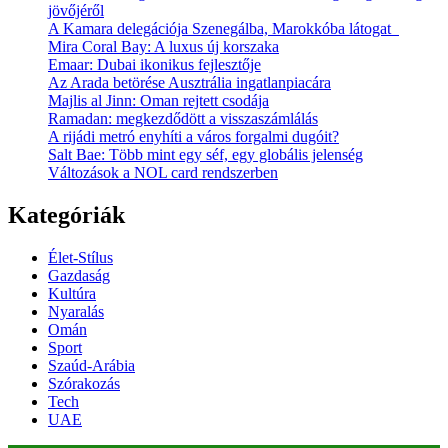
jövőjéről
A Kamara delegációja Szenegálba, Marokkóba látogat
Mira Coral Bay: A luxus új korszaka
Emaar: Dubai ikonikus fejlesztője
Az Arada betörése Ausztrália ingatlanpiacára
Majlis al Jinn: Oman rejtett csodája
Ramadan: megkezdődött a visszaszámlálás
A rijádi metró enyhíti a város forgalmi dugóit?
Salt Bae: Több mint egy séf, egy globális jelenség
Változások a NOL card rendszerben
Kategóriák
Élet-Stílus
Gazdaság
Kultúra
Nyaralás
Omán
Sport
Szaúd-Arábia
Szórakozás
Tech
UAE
----------------------------------------
Work task: In the entries above, find the line containing "Változások a NOL card rendszerben". Set down that line and every line after it through the last one, exactly and alone.

Response to this task:
Változások a NOL card rendszerben
Kategóriák
Élet-Stílus
Gazdaság
Kultúra
Nyaralás
Omán
Sport
Szaúd-Arábia
Szórakozás
Tech
UAE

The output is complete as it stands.